> What is being asked:
Every line of the records below from the line with "ostka przed pojawieniem" up to and including the line with "nie ogarnia. Szczerze" must be reproduced exactly, and no line outside that range.

> Task material:

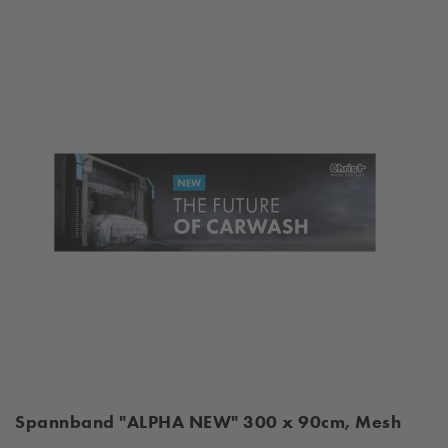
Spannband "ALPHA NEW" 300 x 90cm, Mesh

...

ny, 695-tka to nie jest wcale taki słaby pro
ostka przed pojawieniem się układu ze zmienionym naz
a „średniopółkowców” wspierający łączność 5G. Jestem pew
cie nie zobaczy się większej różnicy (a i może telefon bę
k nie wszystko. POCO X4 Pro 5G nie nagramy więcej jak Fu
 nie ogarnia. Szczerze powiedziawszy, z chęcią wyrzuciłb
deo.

> Answer box:
ostka przed pojawieniem się układu ze zmienionym naz
a „średniopółkowców” wspierający łączność 5G. Jestem pew
cie nie zobaczy się większej różnicy (a i może telefon bę
k nie wszystko. POCO X4 Pro 5G nie nagramy więcej jak Fu
 nie ogarnia. Szczerze powiedziawszy, z chęcią wyrzuciłb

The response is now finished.